Aim of the exercise: Please return every line of the records below that holds the word "each".

::::::::::

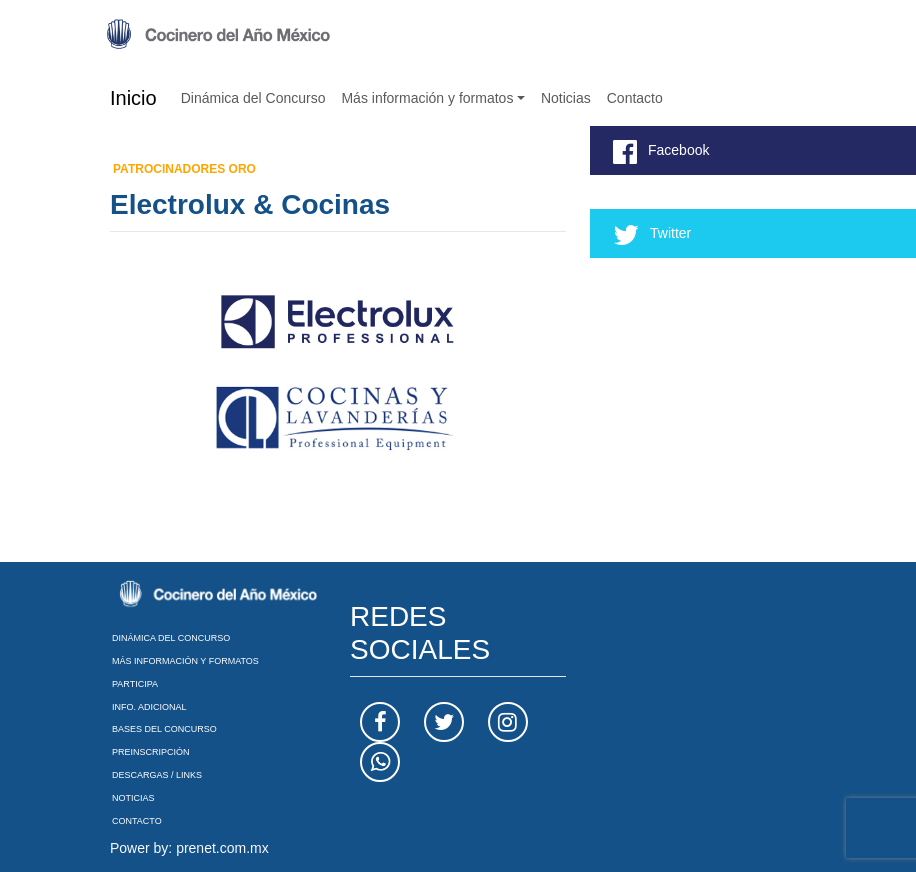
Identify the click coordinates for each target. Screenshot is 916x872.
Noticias (566, 98)
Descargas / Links (157, 775)
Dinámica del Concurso (253, 98)
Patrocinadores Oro (184, 169)
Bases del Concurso (164, 729)
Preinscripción (151, 752)
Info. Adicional (149, 707)
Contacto (635, 98)
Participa (135, 684)
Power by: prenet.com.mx (189, 848)
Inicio (133, 98)
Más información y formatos (427, 98)
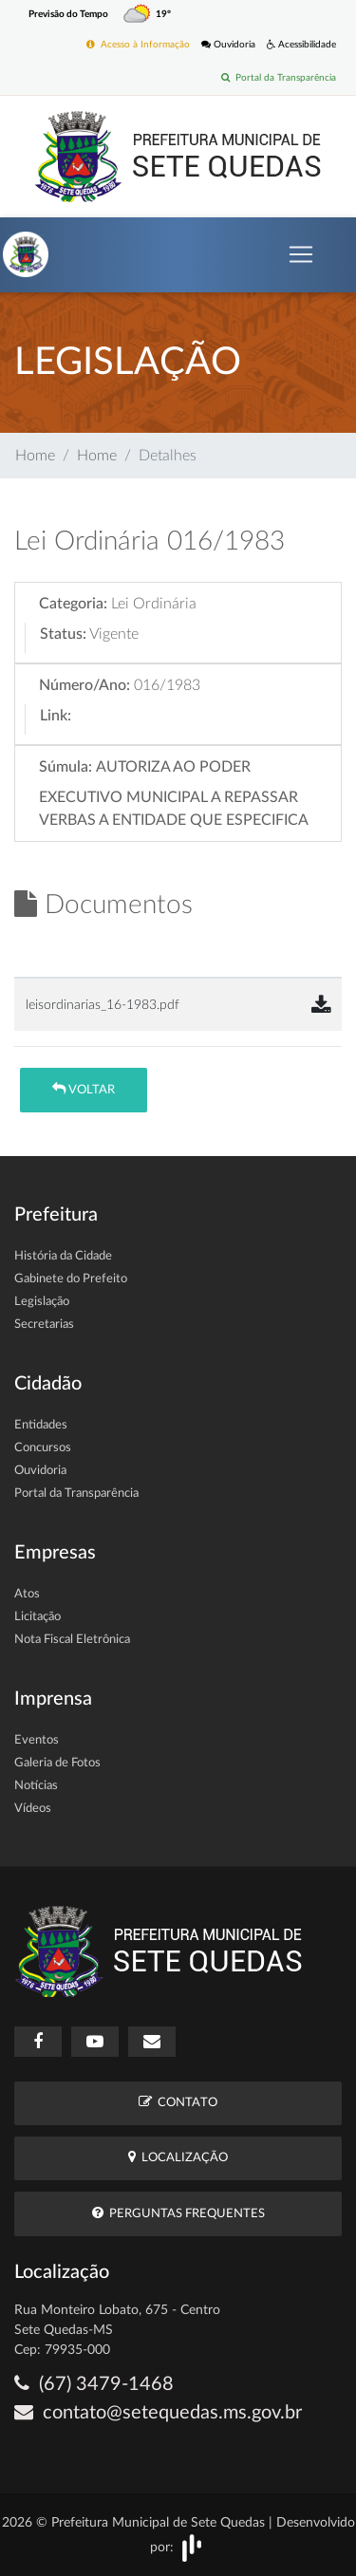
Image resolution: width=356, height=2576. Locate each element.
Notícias (36, 1786)
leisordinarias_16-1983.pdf (102, 1005)
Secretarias (44, 1324)
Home (35, 455)
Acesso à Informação (138, 44)
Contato (178, 2102)
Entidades (40, 1425)
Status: (63, 634)
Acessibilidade (301, 44)
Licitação (37, 1617)
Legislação (41, 1302)
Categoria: (73, 603)
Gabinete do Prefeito (70, 1279)
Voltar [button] (83, 1089)
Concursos (42, 1448)
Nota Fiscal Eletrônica (72, 1639)
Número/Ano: (84, 685)
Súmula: (65, 767)
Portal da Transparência (278, 77)
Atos (27, 1594)
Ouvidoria (228, 44)
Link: (55, 715)
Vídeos (32, 1808)
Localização (178, 2157)
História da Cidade (63, 1256)
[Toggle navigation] (301, 254)
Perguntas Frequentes (178, 2213)
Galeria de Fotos (57, 1763)
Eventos (36, 1740)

::::::::::

Finished task:
Identify the click coordinates for each target. Screenshot is 916x872.
Image resolution: width=356, height=2576. Locate each element.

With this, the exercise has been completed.